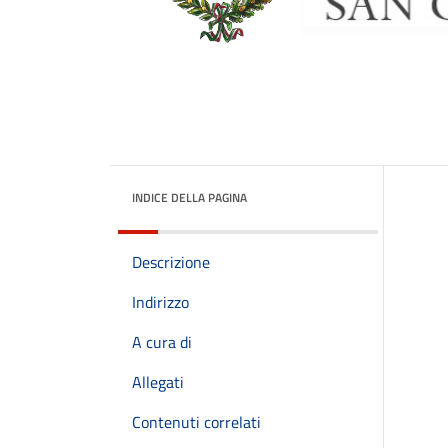
INDICE DELLA PAGINA
Descrizione
Indirizzo
A cura di
Allegati
Contenuti correlati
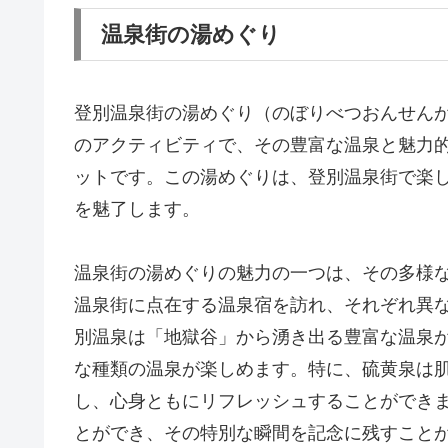
温泉街の湯めぐり
登別温泉街の湯めぐり（のぼりべつおんせん
のアクティビティで、その豊富な温泉と魅力
ットです。この湯めぐりは、登別温泉街で楽
を魅了します。
温泉街の湯めぐりの魅力の一つは、その多様
温泉街に点在する温泉宿を訪れ、それぞれ異
別温泉は「地獄谷」から湧き出る豊富な温泉
な種類の温泉が楽しめます。特に、硫黄泉は
し、心身ともにリフレッシュすることができ
とができ、その特別な瞬間を記念に残すこと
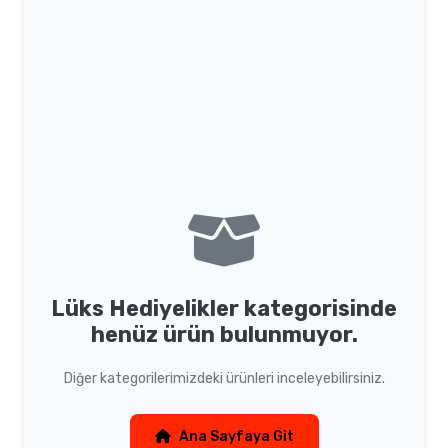
Lüks Hediyelikler
kategorisinde
henüz ürün bulunmuyor.
Diğer kategorilerimizdeki ürünleri inceleyebilirsiniz.
Ana Sayfaya Git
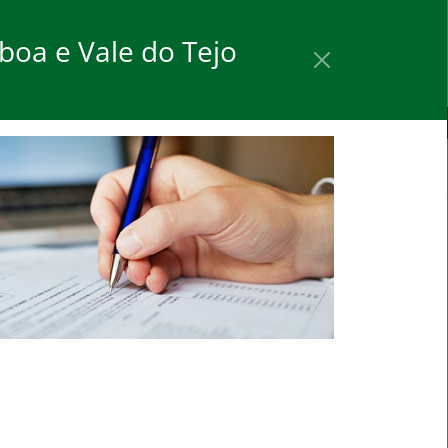
Procurar
boa e Vale do Tejo
oios
Ajuda
rar novamente
Para saber mais clique aqui
rómetro do Mercado de
abalho Europeu mantém-se
tável em julho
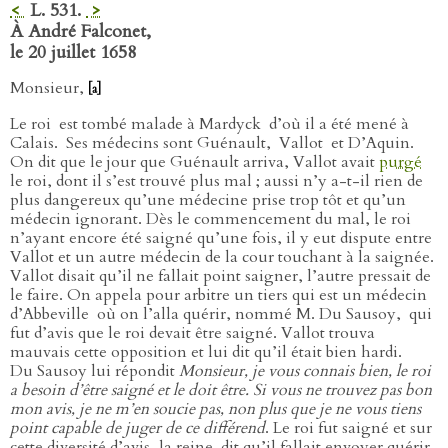
<
L. 531.
>
À André Falconet,
le 20 juillet 1658
Monsieur,
[a]
Le roi
est tombé malade à Mardyck
d’où il a été mené à
Calais.
Ses médecins sont Guénault,
Vallot
et D’Aquin.
On dit que le jour que Guénault arriva, Vallot avait
purgé
le roi, dont il s’est trouvé plus mal ; aussi n’y a-t-il rien de
plus dangereux qu’une médecine prise trop tôt et qu’un
médecin ignorant. Dès le commencement du mal, le roi
n’ayant encore été saigné qu’une fois, il y eut dispute entre
Vallot et un autre médecin de la cour touchant à la saignée.
Vallot disait qu’il ne fallait point saigner, l’autre pressait de
le faire. On appela pour arbitre un tiers qui est un médecin
d’Abbeville
où on l’alla quérir, nommé M. Du Sausoy,
qui
fut d’avis que le roi devait être saigné. Vallot trouva
mauvais cette opposition et lui dit qu’il était bien hardi.
Du Sausoy lui répondit
Monsieur, je vous connais bien, le roi
a besoin d’être saigné et le doit être. Si vous ne trouvez pas bon
mon avis, je ne m’en soucie pas, non plus que je ne vous tiens
point capable de juger de ce différend
. Le roi fut saigné et sur
cette diversité d’avis, la reine
dit qu’il fallait envoyer quérir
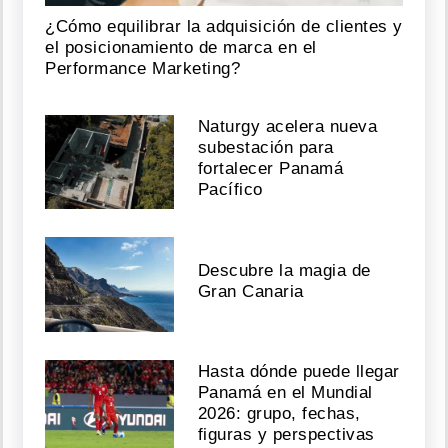
¿Cómo equilibrar la adquisición de clientes y
el posicionamiento de marca en el
Performance Marketing?
Naturgy acelera nueva
subestación para
fortalecer Panamá
Pacífico
Descubre la magia de
Gran Canaria
Hasta dónde puede llegar
Panamá en el Mundial
2026: grupo, fechas,
figuras y perspectivas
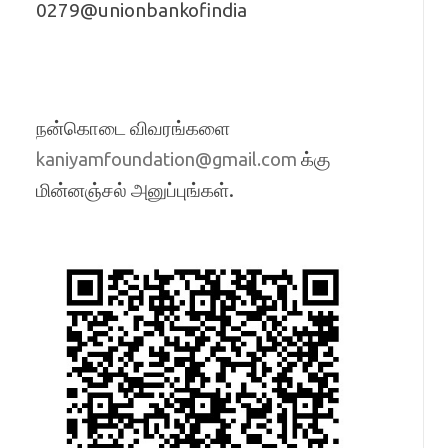
0279@unionbankofindia
நன்கொடை விவரங்களை
க்கு
kaniyamfoundation@gmail.com
மின்னஞ்சல் அனுப்புங்கள்.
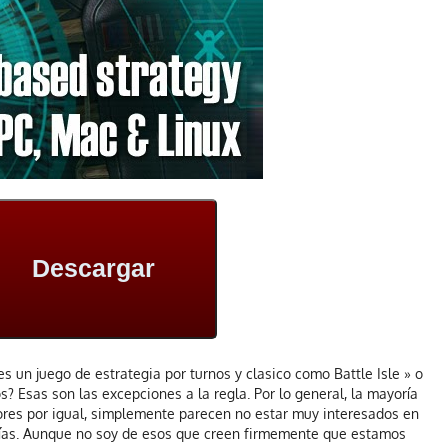
Descargar
s un juego de estrategia por turnos y clasico como Battle Isle » o
? Esas son las excepciones a la regla. Por lo general, la mayoría
ores por igual, simplemente parecen no estar muy interesados en
 días. Aunque no soy de esos que creen firmemente que estamos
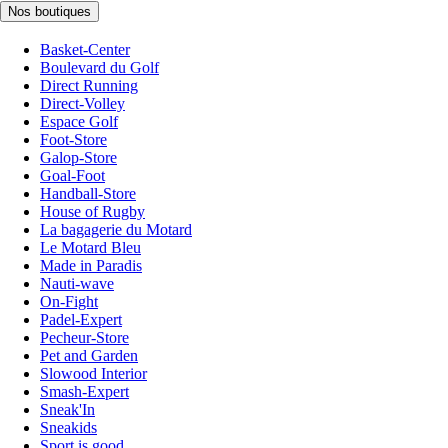
Nos boutiques
Basket-Center
Boulevard du Golf
Direct Running
Direct-Volley
Espace Golf
Foot-Store
Galop-Store
Goal-Foot
Handball-Store
House of Rugby
La bagagerie du Motard
Le Motard Bleu
Made in Paradis
Nauti-wave
On-Fight
Padel-Expert
Pecheur-Store
Pet and Garden
Slowood Interior
Smash-Expert
Sneak'In
Sneakids
Sport is good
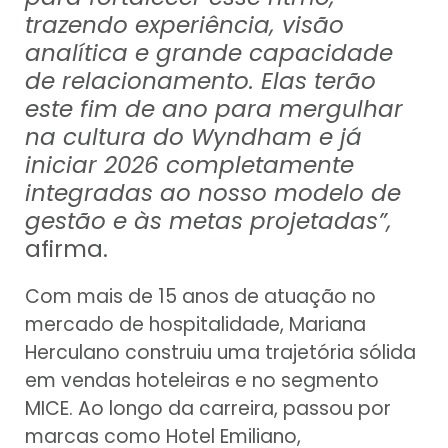
trazendo experiência, visão
analítica e grande capacidade
de relacionamento. Elas terão
este fim de ano para mergulhar
na cultura do Wyndham e já
iniciar 2026 completamente
integradas ao nosso modelo de
gestão e às metas projetadas”,
afirma.
Com mais de 15 anos de atuação no
mercado de hospitalidade, Mariana
Herculano construiu uma trajetória sólida
em vendas hoteleiras e no segmento
MICE. Ao longo da carreira, passou por
marcas como Hotel Emiliano,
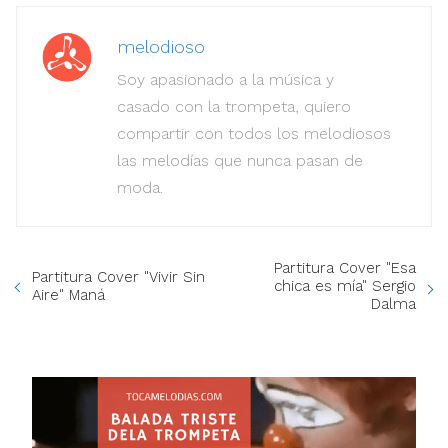
melodioso
Soy apasionado a la música y
casado con la trompeta, quiero
compartir con todos los melodiosos
las melodías que nunca pasan de
moda.
Partitura Cover "Esa
Partitura Cover "Vivir Sin
chica es mía" Sergio
Aire" Maná
Dalma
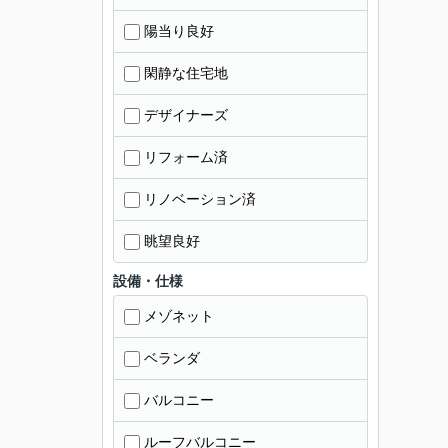
陽当り良好
閑静な住宅地
デザイナーズ
リフォーム済
リノベーション済
眺望良好
設備・仕様
メゾネット
ベランダ
バルコニー
ルーフバルコニー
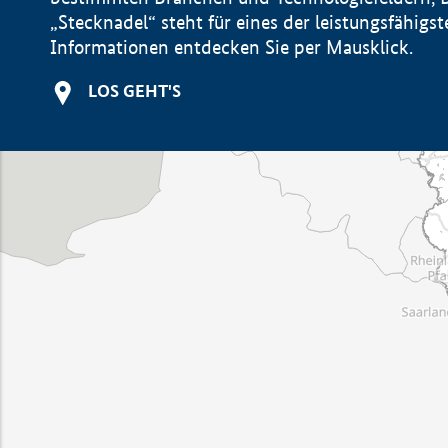
„Stecknadel“ steht für eines der leistungsfähig
Informationen entdecken Sie per Mausklick.
LOS GEHT'S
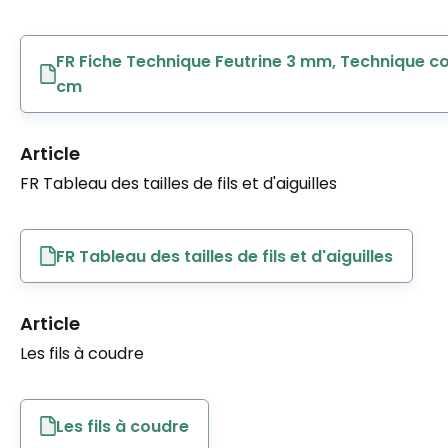
FR Fiche Technique Feutrine 3 mm, Technique c
cm
Article
FR Tableau des tailles de fils et d'aiguilles
FR Tableau des tailles de fils et d'aiguilles
Article
Les fils à coudre
Les fils à coudre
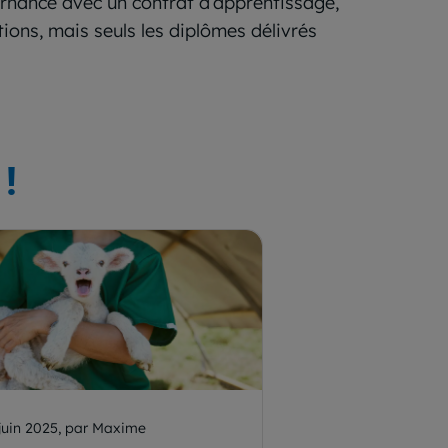
ternance avec un contrat d’apprentissage,
ions, mais seuls les diplômes délivrés
!
juin 2025, par Maxime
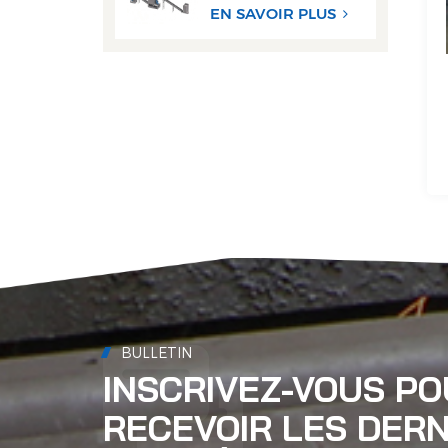
aluminium haute
EN SAVOIR PLUS
performance
BULLETIN
INSCRIVEZ-VOUS P
RECEVOIR LES DERN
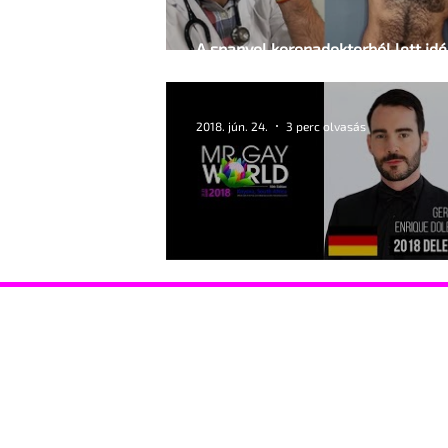
A spanyol koronadoktorból lett id
World
2018. jún. 24.
3 perc olvasás
A hazugság köveket rak az életünk
Hasznos információk
Támoga
Coming out Drag Queen Események
Coming o
Gyermekvállalás
HIV-vona
HIV-vonal Ismerkedés Jogsegély STD szűrés
Szervezet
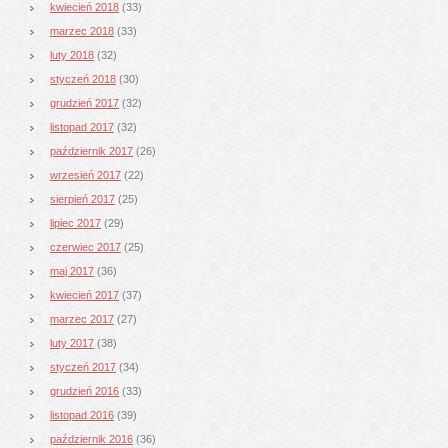
kwiecień 2018
(33)
marzec 2018
(33)
luty 2018
(32)
styczeń 2018
(30)
grudzień 2017
(32)
listopad 2017
(32)
październik 2017
(26)
wrzesień 2017
(22)
sierpień 2017
(25)
lipiec 2017
(29)
czerwiec 2017
(25)
maj 2017
(36)
kwiecień 2017
(37)
marzec 2017
(27)
luty 2017
(38)
styczeń 2017
(34)
grudzień 2016
(33)
listopad 2016
(39)
październik 2016
(36)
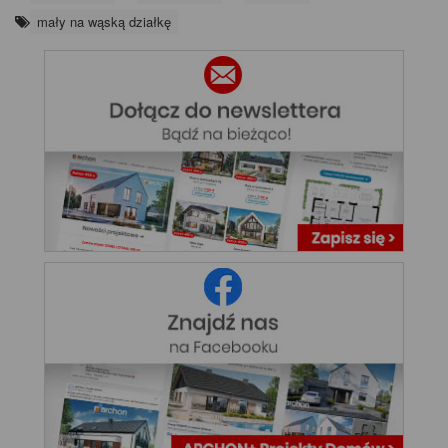
mały na wąską działkę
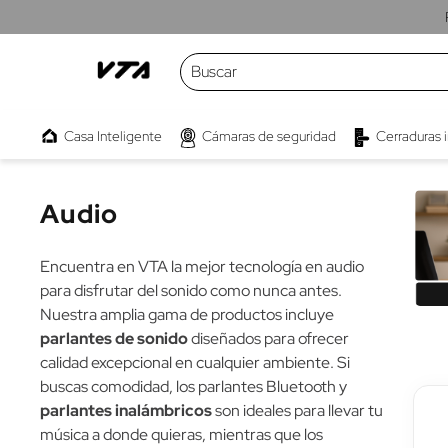
Buscar
TÉRMINOS MÁS BUSCADOS
Audio
Casa Inteligente
Cámaras de seguridad
Cerraduras 
1
.
cámaras
2
.
parlante
Audio
3
.
kwaly
4
.
interruptor
Encuentra en VTA la mejor tecnología en audio
5
.
camara
para disfrutar del sonido como nunca antes.
Nuestra amplia gama de productos incluye
6
.
proyector
parlantes de sonido
diseñados para ofrecer
7
.
bombillo
calidad excepcional en cualquier ambiente. Si
buscas comodidad, los parlantes Bluetooth y
8
.
micrófono
parlantes inalámbricos
son ideales para llevar tu
9
.
cámara exterior
música a donde quieras, mientras que los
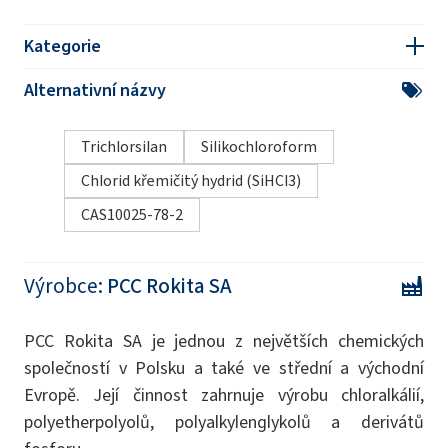
Kategorie
Alternativní názvy
Trichlorsilan
Silikochloroform
Chlorid křemičitý hydrid (SiHCl3)
CAS10025-78-2
Výrobce:
PCC Rokita SA
PCC Rokita SA je jednou z největších chemických
společností v Polsku a také ve střední a východní
Evropě. Její činnost zahrnuje výrobu chloralkálií,
polyetherpolyolů, polyalkylenglykolů a derivátů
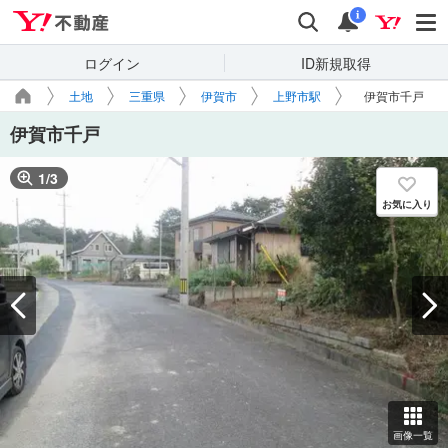
Yahoo!不動産
検索
通知
i
ログイン
ID新規取得
土地
三重県
伊賀市
上野市駅
伊賀市千戸
伊賀市千戸
1
/
3
お気に入り
画像一覧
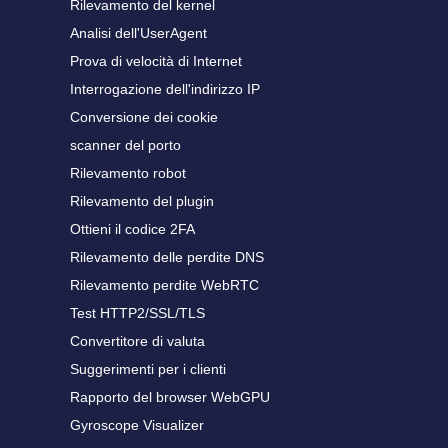
Rilevamento del kernel
Analisi dell'UserAgent
Prova di velocità di Internet
Interrogazione dell'indirizzo IP
Conversione dei cookie
scanner del porto
Rilevamento robot
Rilevamento del plugin
Ottieni il codice 2FA
Rilevamento delle perdite DNS
Rilevamento perdite WebRTC
Test HTTP2/SSL/TLS
Convertitore di valuta
Suggerimenti per i clienti
Rapporto del browser WebGPU
Gyroscope Visualizer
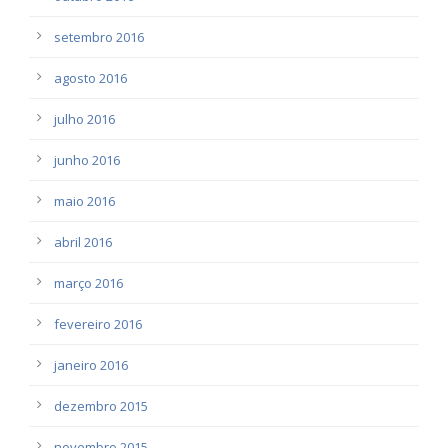
setembro 2016
agosto 2016
julho 2016
junho 2016
maio 2016
abril 2016
março 2016
fevereiro 2016
janeiro 2016
dezembro 2015
novembro 2015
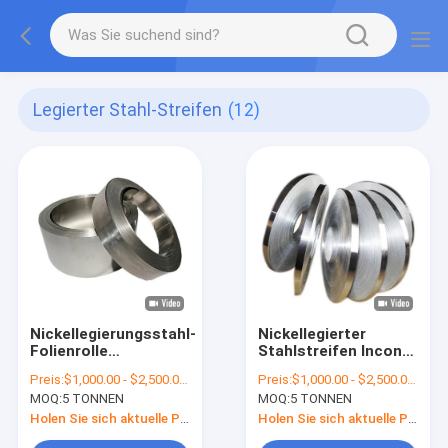
Legierter Stahl-Streifen
(12)
Nickellegierungsstahl-
Nickellegierter
Folienrolle
Stahlstreifen Inconel
600/601/602CA/718
718 / UNS N07718
Preis:
$1,000.00 - $2,500.00/Tons
Preis:
$1,000.00 - $2,500.00/Tons
Blechspule
Blechspulenschlitzkante
MOQ:
5 TONNEN
MOQ:
5 TONNEN
Schlitzkante
Holen Sie sich aktuelle Preis
Holen Sie sich aktuelle Preis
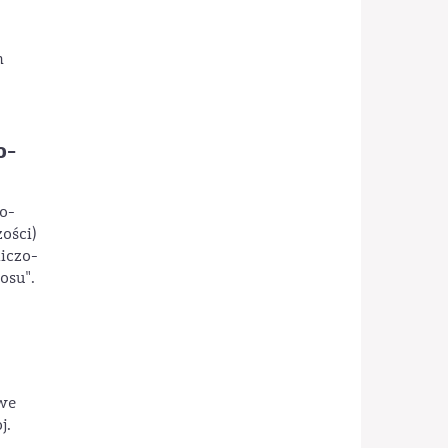
h
o-
o-
ości)
iczo-
osu".
we
j.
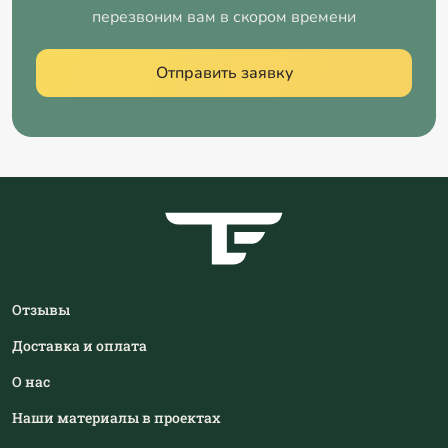
перезвоним вам в скором времени
Отправить заявку
Отзывы
Доставка и оплата
О нас
Наши материалы в проектах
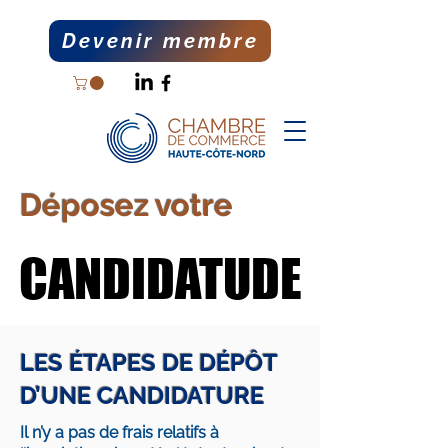
Devenir membre
Déposez votre
CANDIDATUDE
CANDIDATUDE
LES ÉTAPES DE DÉPÔT
D’UNE CANDIDATURE
Il n’y a pas de frais relatifs à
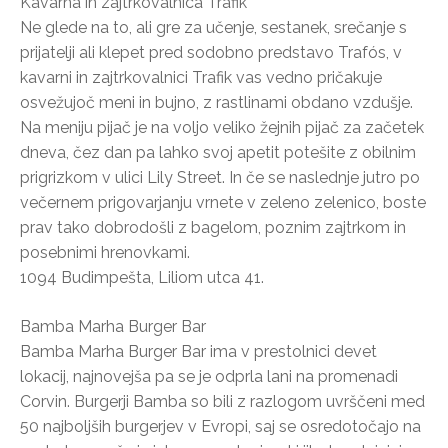
Kavarna in zajtrkovalnica Trafik
Ne glede na to, ali gre za učenje, sestanek, srečanje s
prijatelji ali klepet pred sodobno predstavo Trafós, v
kavarni in zajtrkovalnici Trafik vas vedno pričakuje
osvežujoč meni in bujno, z rastlinami obdano vzdušje.
Na meniju pijač je na voljo veliko žejnih pijač za začetek
dneva, čez dan pa lahko svoj apetit potešite z obilnim
prigrizkom v ulici Lily Street. In če se naslednje jutro po
večernem prigovarjanju vrnete v zeleno zelenico, boste
prav tako dobrodošli z bagelom, poznim zajtrkom in
posebnimi hrenovkami.
1094 Budimpešta, Liliom utca 41.
Bamba Marha Burger Bar
Bamba Marha Burger Bar ima v prestolnici devet
lokacij, najnovejša pa se je odprla lani na promenadi
Corvin. Burgerji Bamba so bili z razlogom uvrščeni med
50 najboljših burgerjev v Evropi, saj se osredotočajo na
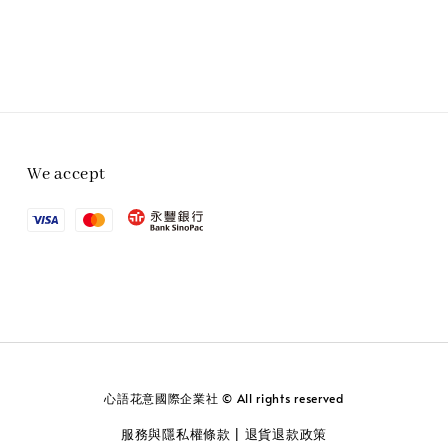
We accept
心語花意國際企業社 © All rights reserved
服務與隱私權條款
退貨退款政策
|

-.-.-

WORK TO BE COMPLETED: Would you copy, word for word, only the lines above from the one containing "LES ÉTAPES DE DÉPÔT" through the one containing "prav tako dobrodošli", both included, and please leave out the pictures?

THE COMPLETED TASK:
LES ÉTAPES DE DÉPÔT
D’UNE CANDIDATURE
Il n’y a pas de frais relatifs à
Kavarna in zajtrkovalnica Trafik
Ne glede na to, ali gre za učenje, sestanek, srečanje s
prijatelji ali klepet pred sodobno predstavo Trafós, v
kavarni in zajtrkovalnici Trafik vas vedno pričakuje
osvežujoč meni in bujno, z rastlinami obdano vzdušje.
Na meniju pijač je na voljo veliko žejnih pijač za začetek
dneva, čez dan pa lahko svoj apetit potešite z obilnim
prigrizkom v ulici Lily Street. In če se naslednje jutro po
večernem prigovarjanju vrnete v zeleno zelenico, boste
prav tako dobrodošli z bagelom, poznim zajtrkom in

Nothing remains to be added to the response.